§ TASK TO COMPLETE: Please copy out every line in the records below that includes the word "Title".

§ Records from a dataset:
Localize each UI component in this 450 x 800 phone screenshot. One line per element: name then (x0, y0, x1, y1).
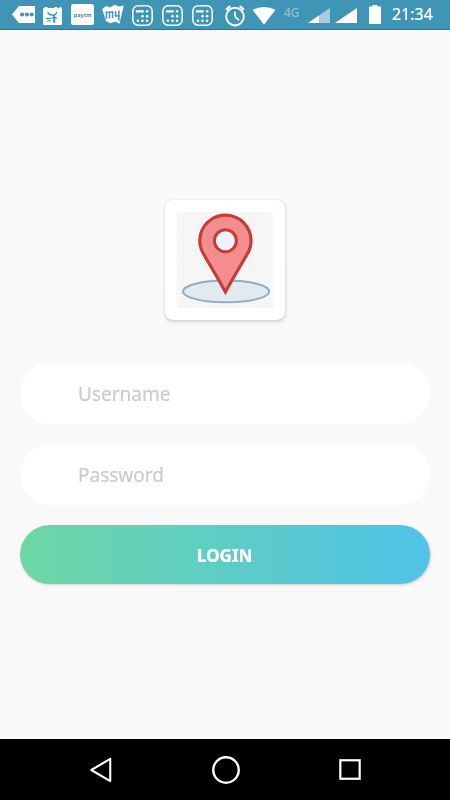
button[interactable]: Username (20, 363, 430, 424)
staticText: paytm (74, 11, 92, 18)
button[interactable]: Password (20, 444, 430, 505)
button[interactable]: Home (188, 739, 264, 800)
staticText: 21:34 (392, 3, 433, 25)
button[interactable]: Back (63, 739, 139, 800)
staticText: LOGIN (197, 544, 253, 567)
staticText: Username (78, 381, 171, 407)
button[interactable]: LOGIN (20, 525, 430, 584)
staticText: 4G (284, 4, 300, 20)
button[interactable]: Recent apps (312, 739, 388, 800)
staticText: Password (78, 462, 164, 488)
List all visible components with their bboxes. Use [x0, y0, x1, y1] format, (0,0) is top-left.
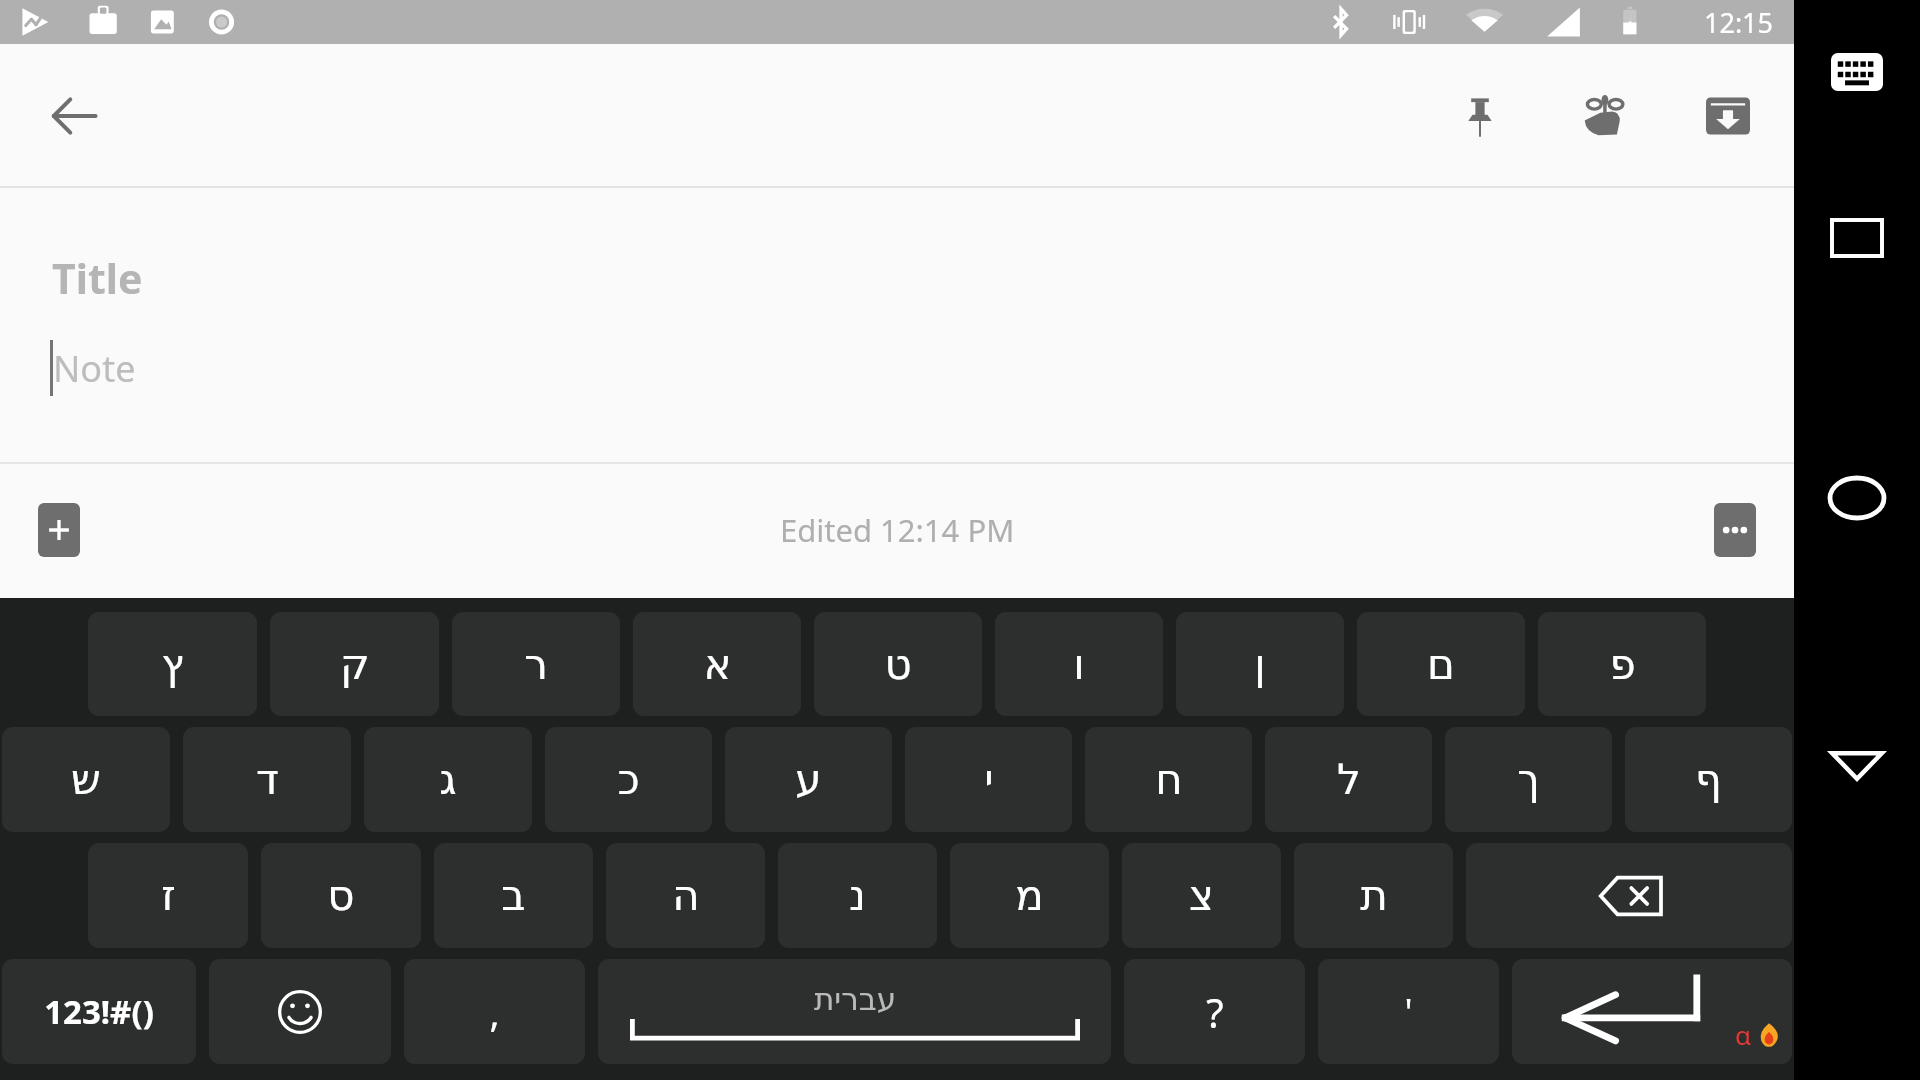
button[interactable]: More options [1714, 503, 1756, 557]
button[interactable]: Back [1813, 722, 1901, 810]
button[interactable]: Emoji [209, 959, 391, 1064]
button[interactable]: ר [452, 612, 620, 716]
staticText: ך [1517, 755, 1540, 804]
staticText: עברית [814, 981, 897, 1017]
staticText: ז [161, 871, 176, 920]
staticText: α [1735, 1017, 1752, 1052]
button[interactable]: Home [1813, 454, 1901, 542]
staticText: ח [1155, 755, 1183, 804]
button[interactable]: ז [88, 843, 248, 948]
staticText: ה [672, 871, 700, 920]
button[interactable]: ב [434, 843, 593, 948]
button[interactable]: א [633, 612, 801, 716]
staticText: ו [1073, 640, 1085, 689]
staticText: פ [1609, 640, 1636, 689]
button[interactable]: צ [1122, 843, 1281, 948]
button[interactable]: ל [1265, 727, 1432, 832]
button[interactable]: ס [261, 843, 421, 948]
staticText: ס [327, 871, 355, 920]
button[interactable]: Show keyboard [1813, 28, 1901, 116]
button[interactable]: Space [598, 959, 1111, 1064]
button[interactable]: ש [2, 727, 170, 832]
staticText: ר [524, 640, 548, 689]
staticText: ? [1206, 985, 1224, 1039]
button[interactable]: ע [725, 727, 892, 832]
button[interactable]: י [905, 727, 1072, 832]
button[interactable]: ת [1294, 843, 1453, 948]
button[interactable]: מ [950, 843, 1109, 948]
button[interactable]: Add [38, 503, 80, 557]
button[interactable]: Archive [1680, 68, 1776, 164]
button[interactable]: ף [1625, 727, 1792, 832]
button[interactable]: Enter [1512, 959, 1792, 1064]
staticText: 12:15 [1704, 4, 1774, 41]
button[interactable]: ד [183, 727, 351, 832]
staticText: ל [1337, 755, 1361, 804]
button[interactable]: ו [995, 612, 1163, 716]
button[interactable]: Note [50, 340, 1794, 396]
button[interactable]: ח [1085, 727, 1252, 832]
staticText: ט [884, 640, 912, 689]
staticText: ב [501, 871, 526, 920]
staticText: מ [1015, 871, 1044, 920]
button[interactable]: Pin [1432, 68, 1528, 164]
button[interactable]: ם [1357, 612, 1525, 716]
button[interactable]: Backspace [1466, 843, 1792, 948]
button[interactable]: ן [1176, 612, 1344, 716]
button[interactable]: ך [1445, 727, 1612, 832]
button[interactable]: נ [778, 843, 937, 948]
button[interactable]: 123!#() [2, 959, 196, 1064]
button[interactable]: Recents [1813, 194, 1901, 282]
button[interactable]: ה [606, 843, 765, 948]
staticText: ע [795, 755, 822, 804]
staticText: ד [256, 755, 279, 804]
staticText: ן [1254, 640, 1266, 689]
staticText: ם [1427, 640, 1455, 689]
staticText: ' [1404, 987, 1413, 1036]
staticText: 123!#() [44, 989, 154, 1034]
staticText: צ [1189, 871, 1214, 920]
button[interactable]: ט [814, 612, 982, 716]
button[interactable]: ' [1318, 959, 1499, 1064]
button[interactable]: כ [545, 727, 712, 832]
staticText: ג [439, 755, 457, 804]
staticText: י [984, 755, 994, 804]
staticText: כ [617, 755, 640, 804]
staticText: נ [849, 871, 866, 920]
button[interactable]: , [404, 959, 585, 1064]
button[interactable]: Reminder [1556, 68, 1652, 164]
button[interactable]: ? [1124, 959, 1305, 1064]
staticText: ק [340, 640, 370, 689]
staticText: Title [52, 250, 143, 306]
button[interactable]: Title [52, 250, 1794, 306]
staticText: ש [71, 755, 101, 804]
button[interactable]: ק [270, 612, 439, 716]
staticText: Edited 12:14 PM [780, 509, 1015, 551]
button[interactable]: ג [364, 727, 532, 832]
button[interactable]: Back [26, 68, 122, 164]
staticText: Note [53, 344, 136, 393]
staticText: א [703, 640, 732, 689]
button[interactable]: ץ [88, 612, 257, 716]
button[interactable]: פ [1538, 612, 1706, 716]
staticText: ף [1695, 755, 1722, 804]
staticText: ץ [161, 640, 184, 689]
staticText: ת [1360, 871, 1388, 920]
staticText: , [489, 986, 500, 1038]
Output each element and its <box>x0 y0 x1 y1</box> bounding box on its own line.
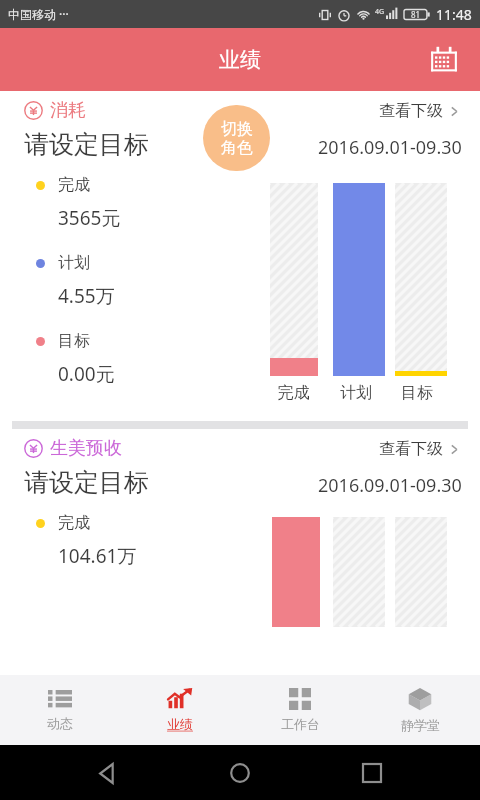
staticText: 生美预收 <box>50 437 122 460</box>
staticText: 请设定目标 <box>24 129 149 160</box>
staticText: 2016.09.01-09.30 <box>318 135 462 160</box>
button[interactable]: 业绩 <box>120 675 240 745</box>
button[interactable]: 静学堂 <box>360 675 480 745</box>
staticText: 81 <box>411 9 421 20</box>
staticText: 3565元 <box>58 205 121 231</box>
staticText: 中国移动 ··· <box>8 6 69 22</box>
button[interactable]: Home <box>216 749 264 797</box>
button[interactable]: Back <box>84 749 132 797</box>
staticText: 2016.09.01-09.30 <box>318 473 462 498</box>
staticText: 查看下级 <box>379 101 443 121</box>
staticText: 静学堂 <box>401 717 440 733</box>
staticText: 完成 <box>58 175 90 195</box>
staticText: 计划 <box>58 253 90 273</box>
staticText: 目标 <box>58 331 90 351</box>
staticText: 业绩 <box>219 47 261 73</box>
staticText: 查看下级 <box>379 439 443 459</box>
staticText: 业绩 <box>167 716 193 732</box>
staticText: 消耗 <box>50 99 86 122</box>
button[interactable]: 切换 角色 <box>203 105 270 171</box>
staticText: 工作台 <box>281 716 320 732</box>
staticText: 4G <box>375 7 385 17</box>
button[interactable]: 查看下级 <box>379 101 462 121</box>
button[interactable]: 工作台 <box>240 675 360 745</box>
button[interactable]: Calendar <box>422 38 466 82</box>
staticText: 动态 <box>47 715 73 731</box>
staticText: 完成 <box>262 383 325 403</box>
staticText: 104.61万 <box>58 543 137 569</box>
staticText: 0.00元 <box>58 361 115 387</box>
staticText: 目标 <box>387 383 447 403</box>
staticText: 切换 角色 <box>221 119 253 158</box>
staticText: 完成 <box>58 513 90 533</box>
staticText: 请设定目标 <box>24 467 149 498</box>
button[interactable]: 查看下级 <box>379 439 462 459</box>
staticText: 计划 <box>325 383 387 403</box>
button[interactable]: Recents <box>348 749 396 797</box>
staticText: 4.55万 <box>58 283 115 309</box>
staticText: 11:48 <box>436 5 472 24</box>
button[interactable]: 动态 <box>0 675 120 745</box>
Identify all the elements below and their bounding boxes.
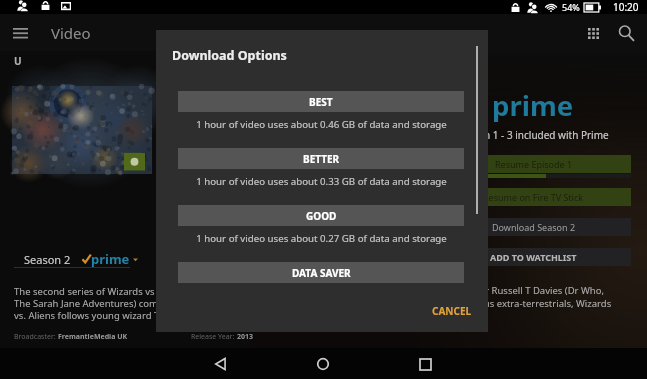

§ OUTPUT:
staticText: Title [52, 250, 143, 306]
button[interactable]: Title [52, 250, 1794, 306]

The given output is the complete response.